Jouer à Pub Encounter, c’est se prêter à une drôle d’expérience, alternativement sidérante et un peu ennuyeuse. C’est chercher sa place entre simple lecteur / spectateur et véritable joueur. Et c’est d’abord une affaire de distance : avec le personnage que l’on joue (une jeune femme, donc, et qui ne se laisse pas impressionner par les hommes), avec les intrigues (à chaque cible masculine la sienne, riche en révélations et rebondissements émotionnels), avec le système de jeu lui-même. Est-ce qu’on est dans l’histoire ou en position d’observateur, attentif à ce que Pub Encounter nous dit (du Japon probablement, de la vision que ses auteurs ont de l’amour certainement, du désir humain en général éventuellement) ? Attentif aussi, accessoirement, aux limites qu’il décide ou non de franchir – l’érotisme soft, relativement explicite mais non graphique, est sa destination finale. L’un des intérêts du jeu est justement là : dans cette incertitude, ce flottement, cette redéfinition incessante de notre propre rôle de joueur.
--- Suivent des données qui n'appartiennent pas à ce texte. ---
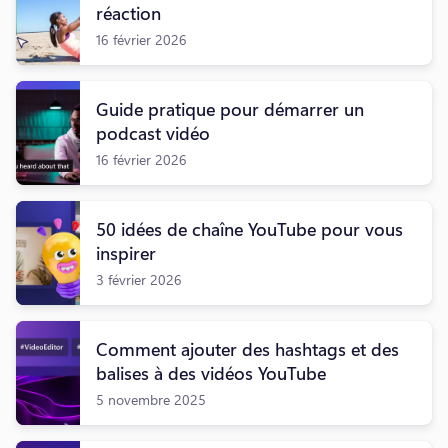
réaction
16 février 2026
Guide pratique pour démarrer un
podcast vidéo
16 février 2026
50 idées de chaîne YouTube pour vous
inspirer
3 février 2026
Comment ajouter des hashtags et des
balises à des vidéos YouTube
5 novembre 2025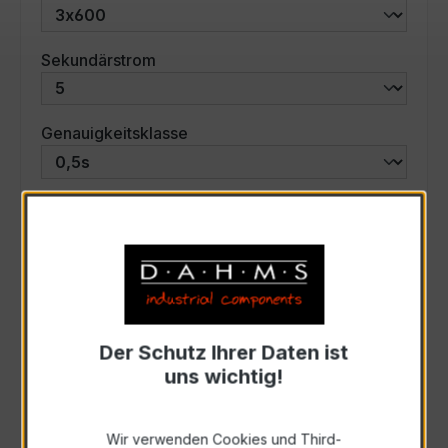
auswählen
Sekundärstrom
auswählen
Genauigkeitsklasse
auswählen
Scheinleistung (VA)
Auswahl zurücksetzen
Der Schutz Ihrer Daten ist
Art. Nr.:
47637
uns wichtig!
Anfrage schriftlich
Wir verwenden Cookies und Third-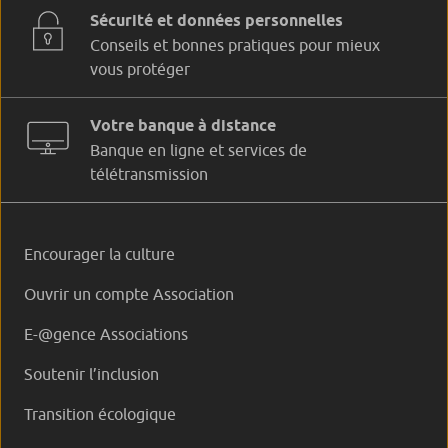
Sécurité et données personnelles
Conseils et bonnes pratiques pour mieux
vous protéger
Votre banque à distance
Banque en ligne et services de
télétransmission
Encourager la culture
Ouvrir un compte Association
E-@gence Associations
Soutenir l’inclusion
Transition écologique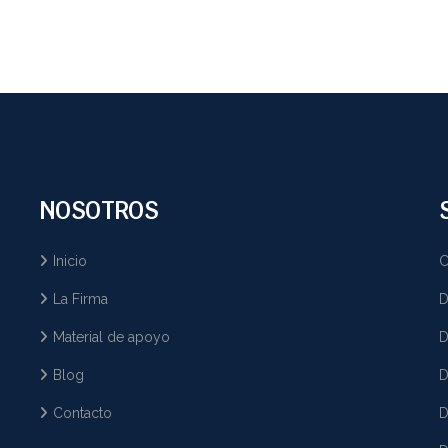
NOSOTROS
Inicio
C
La Firma
D
Material de apoyo
D
Blog
D
Contacto
D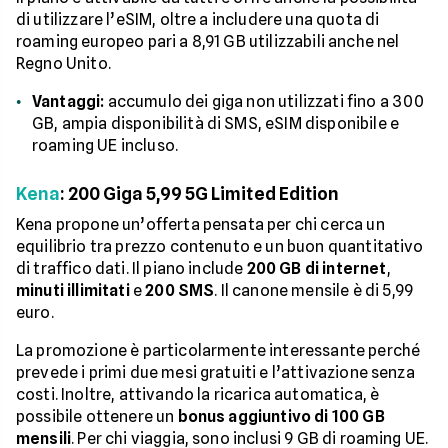
di utilizzare l’eSIM, oltre a includere una quota di
roaming europeo pari a 8,91 GB utilizzabili anche nel
Regno Unito.
Vantaggi:
accumulo dei giga non utilizzati fino a 300
GB, ampia disponibilità di SMS, eSIM disponibile e
roaming UE incluso.
Kena
: 200 Giga 5,99 5G Limited Edition
Kena propone un’offerta pensata per chi cerca un
equilibrio tra prezzo contenuto e un buon quantitativo
di traffico dati. Il piano include
200 GB di internet
,
minuti illimitati
e
200 SMS
. Il canone mensile è di 5,99
euro.
La promozione è particolarmente interessante perché
prevede i primi due mesi gratuiti e l’attivazione senza
costi. Inoltre, attivando la ricarica automatica, è
possibile ottenere un
bonus aggiuntivo di 100 GB
mensili
. Per chi viaggia, sono inclusi 9 GB di roaming UE.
Avant tout, Pub Encounter est un jeu qui nous regarde, en face et constamment, en s’appuyant sur une étrange esthétique du surgissement. Le principe est toujours le même : l’image (un extérieur, ou le bar, ou une petite chambre à coucher) semble vide, notre héroïne se croit seule et voilà que, soudain, l’objet de son affection apparaît au premier plan. Elle sursaute – nous aussi. Pas d’échappatoire, de droit à la pause ou à la flânerie. Même lorsque les personnages viennent de se séparer, les voilà qui se retrouvent presque immédiatement, comme si rien d’autre que leurs face-à-face n’existait suffisamment pour mériter d’être montré. Le seul art qui compte vraiment ici est celui de la conversation. C’est un duo ou un duel, un échange sans fard ou une transmission de messages codés, une performance collective (avec les habitués du bar) ou une succession de one-man-shows. Les mots écrits s’enroulent et se tordent, se répètent et se contredisent. Ils nous bercent et nous saoulent, nous étourdissent, nous hypnotisent. Mais on n’est jamais sûr : tout ce qui est exprimé doit impérativement être testé, vérifié, confirmé. C’est sans doute la “morale” de Pub Encounter : ce qui se produit n’est qu’une version d’abord suspecte du réel, qu’une option parmi tout ce qui aurait pu être. Alors, prudence. Et néanmoins, sur le moment, croyance, jouissance.
Par ailleurs, Pub Encounter peut être vu comme un distributeur d’hommes (porteurs d’histoires, toujours). Avis aux collectionneur·euse·s.
Pub Encounter (Dogenzaka Lab / D3 Publisher), sur Switch, 16,99€ (textes en anglais). Également disponible sur PC, iOS et Android.